The first and biggest number is the sheer amount of transactions being issued against my Azure Table Storage database. Averaging very comfortably around 1.3-1.4 million transactions per week this is phenomenal!

weekly transactions graph


Covering all transactions issued against Azure that week, this can be broken down into 3 main categories. Hits against my PHP Session Store, queries for graphs and tables in the account section and mainly incoming reports. Each page hit generates 1 transaction against Azure to either create or lookup the current session for the visiting user. The graphs and tables can also issue several queries against the backend to fetch the required data to display to the user. Lastly, each inbound report generates 5 hits against the table due to the way I've de-normalised the data to allow for faster querying (more on that in another blog).
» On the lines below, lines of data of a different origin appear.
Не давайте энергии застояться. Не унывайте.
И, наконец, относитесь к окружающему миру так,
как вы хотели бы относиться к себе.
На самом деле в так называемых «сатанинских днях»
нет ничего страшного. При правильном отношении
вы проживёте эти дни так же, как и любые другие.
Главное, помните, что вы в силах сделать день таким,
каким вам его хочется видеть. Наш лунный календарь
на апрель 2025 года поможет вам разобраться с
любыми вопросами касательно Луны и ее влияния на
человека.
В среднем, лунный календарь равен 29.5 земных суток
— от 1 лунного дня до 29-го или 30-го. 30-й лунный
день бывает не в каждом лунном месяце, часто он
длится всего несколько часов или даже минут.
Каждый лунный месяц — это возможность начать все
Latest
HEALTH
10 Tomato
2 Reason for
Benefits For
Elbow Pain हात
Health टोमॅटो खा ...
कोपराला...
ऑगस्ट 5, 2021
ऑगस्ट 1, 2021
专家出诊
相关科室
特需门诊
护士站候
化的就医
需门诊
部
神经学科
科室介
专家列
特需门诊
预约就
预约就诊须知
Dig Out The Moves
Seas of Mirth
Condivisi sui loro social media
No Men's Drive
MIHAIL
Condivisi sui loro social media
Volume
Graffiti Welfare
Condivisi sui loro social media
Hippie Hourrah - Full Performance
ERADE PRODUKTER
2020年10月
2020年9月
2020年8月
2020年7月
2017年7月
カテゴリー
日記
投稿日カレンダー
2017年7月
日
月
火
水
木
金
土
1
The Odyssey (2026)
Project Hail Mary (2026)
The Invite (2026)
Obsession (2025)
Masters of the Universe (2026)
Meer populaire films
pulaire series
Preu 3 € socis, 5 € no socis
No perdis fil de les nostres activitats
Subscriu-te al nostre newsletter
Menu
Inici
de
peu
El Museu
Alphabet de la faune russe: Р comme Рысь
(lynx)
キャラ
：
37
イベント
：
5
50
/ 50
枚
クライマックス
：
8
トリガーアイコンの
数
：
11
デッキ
Doing some rough calculations with the numbers that I have, it puts the total number of inbound violation reports around 250,000 per week!


Average Latency

Another 2 important metrics that I track via the Azure Portal are the average latency of each transaction against the database. I monitor the average server latency, that is the amount of time Microsoft spend dealing with the transaction, and the average end-to-end (E2E) latency which is the total time the transaction took including network latency.

average latencies


As you can see from the graph, it takes the server an average of 18.74ms to handle each transaction against the database, pretty snappy! If I look at the E2E latency things are still pretty fast considering I'm hosting my application servers with another hosting provider, although I did make sure they were very close geogrpahically to keep that latency down. At 24.31ms per request including network latency, it's still incredibly quick.


Availability and Success Rate

Next up is the availability of the database and the success rate of transactions against it. The 100% availability is very pleasing but let me explain about that success rate, it's not what it first seems.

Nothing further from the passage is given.